The book contains no insight into the effect these revelations have on either
Grahame-Smith or its ultimate audience.
Lincoln's motivation is clear—his mother was killed by one of these repugnant
creatures, many of whom migrated to America from Europe, intent on taking over
the New World. Though most people are oblivious to their existence,
a small cadre of wealthy Southerners supports them. In what is probably the
book's most controversial conceits, it turns out that slavery is motivated by more
than being a source of cheap labor. Infirm and aging slaves
are sold to the vampires as fodder. In return, the vampires back politicians and
policies that support the status quo of slavery.
Grahame-Smith tinkers with the vampire mythos to a certain extent. New
vampires suffer from exposure to the sun, but as they get older this is less of
an affliction. His vampires are strong and powerful, able to leap across rivers
in a single bound, but they are not vulnerable to many of the
standard totems: crosses, garlic, holy water. They can be beheaded and even shot
Lincoln embarks on a solitary mission to hunt down and destroy as many of
these creatures as possible while simultaneously eking out a living and breaking
into politics. Many of his victims live in plain sight, operating
businesses, living on plantations. However,
his mission is limited by his resources. During one nocturnal attack along the
banks of the Mississippi,
he is captured by a vampire named Henry Sturges, who has an agenda of his own.
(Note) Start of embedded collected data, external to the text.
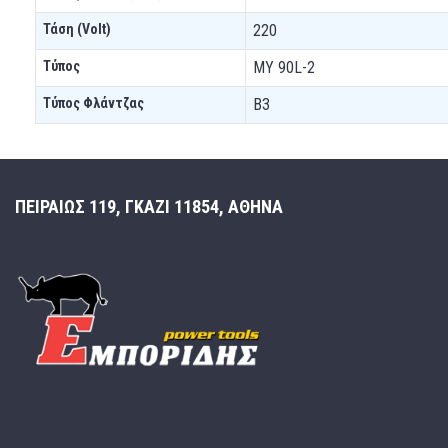
Τάση (Volt)
220
Τύπoς
MY 90L-2
Τύπος Φλάντζας
B3
ΠΕΙΡΑΙΩΣ 119, ΓΚΑΖΙ 11854, ΑΘΗΝΑ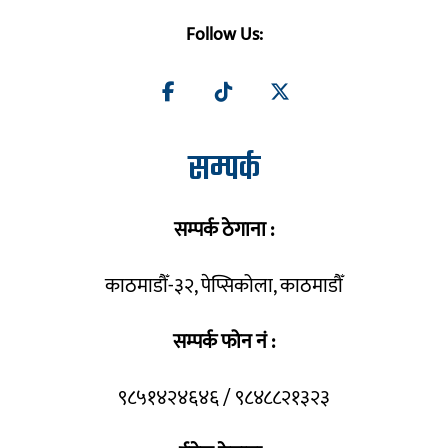
Follow Us:
सम्पर्क
सम्पर्क ठेगाना :
काठमाडौँ-३२, पेप्सिकोला, काठमाडौँ
सम्पर्क फोन नं :
९८५१४२४६४६ / ९८४८८२१३२३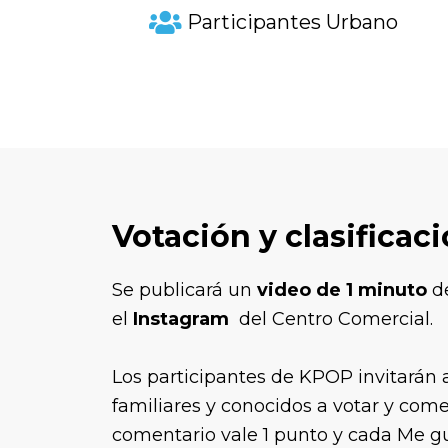
Participantes Urbano
Votación y clasificac
Se publicará un
video de 1 minuto
de
el
Instagram
del Centro Comercial.
Los participantes de KPOP invitarán 
familiares y conocidos a votar y come
comentario vale 1 punto y cada Me gu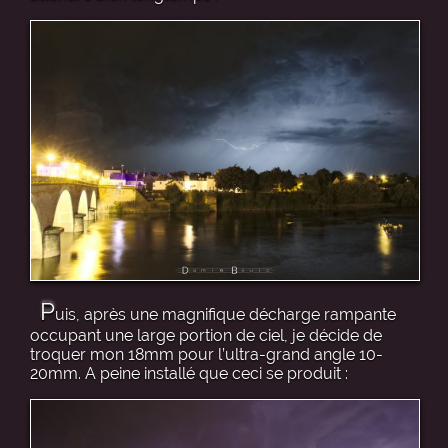
P
uis, après une magnifique décharge rampante
occupant une large portion de ciel, je décide de
troquer mon 18mm pour l’ultra-grand angle 10-
20mm. A peine installé que ceci se produit :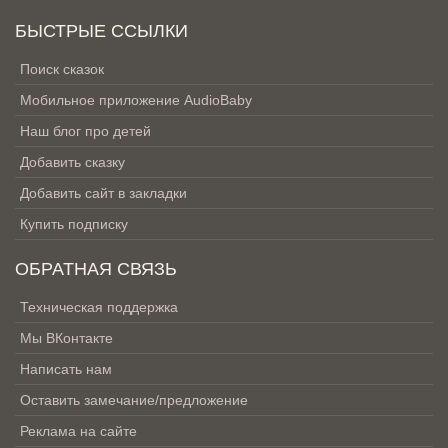
БЫСТРЫЕ ССЫЛКИ
Поиск сказок
Мобильное приложение AudioBaby
Наш блог про детей
Добавить сказку
Добавить сайт в закладки
Купить подписку
ОБРАТНАЯ СВЯЗЬ
Техническая поддержка
Мы ВКонтакте
Написать нам
Оставить замечание/предложение
Реклама на сайте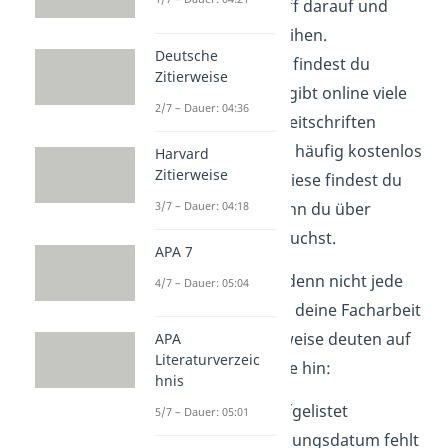
Fachlehrer Zugriff darauf und
kann es dir ausleihen.
Deutsche
Auch im Internet findest du
Zitierweise
Fachliteratur. Es gibt online viele
2/7 – Dauer: 04:36
Artikel aus Fachzeitschriften
(Journals), die du häufig kostenlos
Harvard
Zitierweise
nutzen kannst. Diese findest du
3/7 – Dauer: 04:18
zum Beispiel, wenn du über
Google Scholar
suchst.
APA 7
Doch sei vorsichtig, denn nicht jede
4/7 – Dauer: 05:04
Internetquelle ist für deine Facharbeit
geeignet. Diese Hinweise deuten auf
APA
Literaturverzeic
eine unseriöse Quelle hin:
hnis
kein Autor ist aufgelistet
5/7 – Dauer: 05:01
das Veröffentlichungsdatum fehlt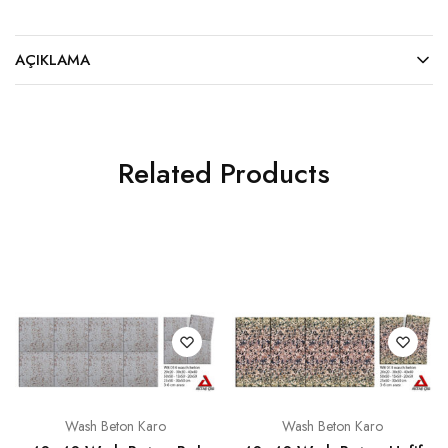
AÇIKLAMA
Related Products
Wash Beton Karo
Wash Beton Karo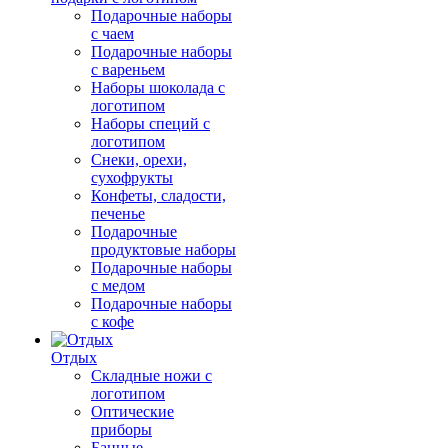
Подарочные наборы
с чаем
Подарочные наборы
с вареньем
Наборы шоколада с
логотипом
Наборы специй с
логотипом
Снеки, орехи,
сухофрукты
Конфеты, сладости,
печенье
Подарочные
продуктовые наборы
Подарочные наборы
с медом
Подарочные наборы
с кофе
Отдых
Складные ножи с
логотипом
Оптические
приборы
Банные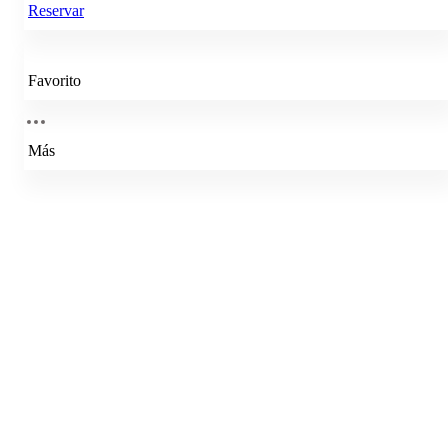
Reservar
Favorito
Más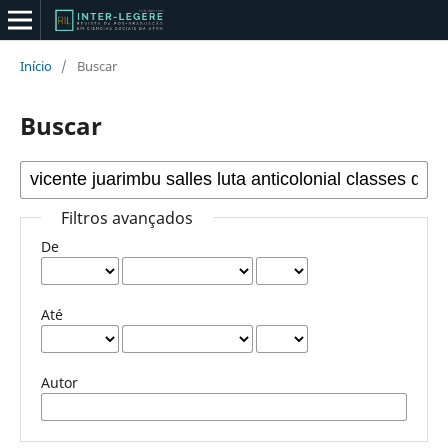
Início
/
Buscar
Buscar
Filtros avançados
De
Até
Autor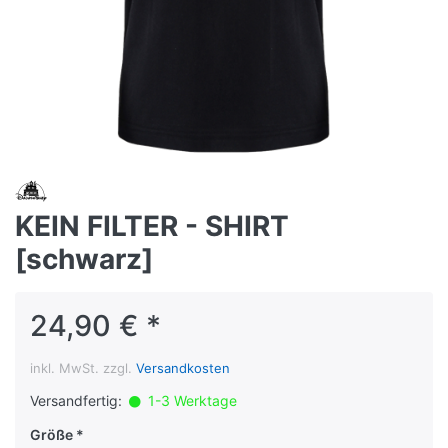
KEIN FILTER - SHIRT
[schwarz]
24,90 € *
inkl. MwSt. zzgl.
Versandkosten
Versandfertig:
1-3 Werktage
Größe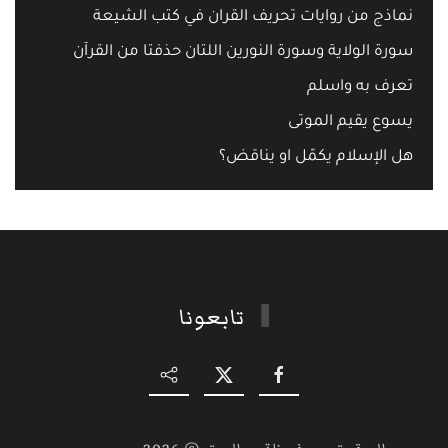
نماذج من روايات تحريف القران في كتب الشيعة
سورة الولاية وسورة النورين اللتان حذفتا من القرآن
تعرف به واسلم
يسوع يقيم الموتى
هل الإسلام يكمّل او يناقض؟
تابعونا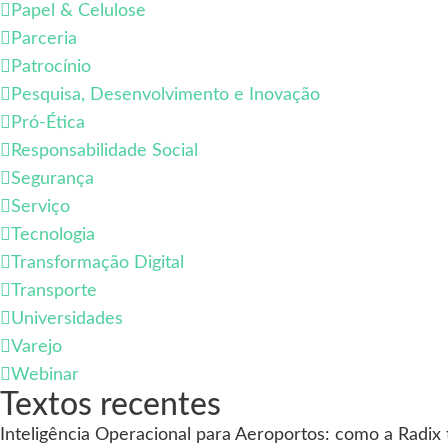
Papel & Celulose
Parceria
Patrocínio
Pesquisa, Desenvolvimento e Inovação
Pró-Ética
Responsabilidade Social
Segurança
Serviço
Tecnologia
Transformação Digital
Transporte
Universidades
Varejo
Webinar
Textos recentes
Inteligência Operacional para Aeroportos: como a Radix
Not all vampires are the same, and many oppose the Southern cabal that is behind the slave trade. The real "Union" is, in fact, a group
of like-minded vampires who use mortals like Lincoln as assassins of the more
malignant vampires. Sturges becomes Lincoln's "handler," periodically
sending him assignments that name vampires who need to be destroyed sooner
rather than later. Lincoln is only too happy to comply...up to a point.
Grahame-Smith weaves this secret part of Lincoln's life into his known
biography. It isn't an alternate history, therefore, since all of the touch
points of Lincoln's history are conserved as the framework of his story. However, there
are vampires everywhere, and they are responsible for some of the greatest
tragedies in his life, including the death of his first love, and the loss of at
least one of his children.
Apart from diminishing the reprehensible nature of slavery by assigning
responsibility to supernatural creatures, Grahame-Smith relies too much on
dream sequences to generate shocks. The first dream in which terrible things
happen to Lincoln or to those he loves has some emotional impact, but by the
time the third or fourth disaster is revealed to be only a dream, the approach
becomes a cheap trick.
Constrained by history, the book's progress is somewhat inevitable, and the
last twenty or thirty pages, which deal with the well-known vampire John Wilkes
Booth, are pretty much by the numbers.
The book is lightly illustrated with doctored
photographs showing Lincoln in the company of vampires, living or destroyed, and in
one case with Edgar Allan Poe, who sought out vampires for their stories rather
than to slay them. It might inspire readers
to become interested in the real life of one of America's most famous
presidents, but one can't be sure if any of the personality the author gives to
Lincoln is real or fictitious. Fortunately, the novel doesn't take itself too seriously. The book is a slight piece of entertainment and
hopefully one of the last entries in a passing fad.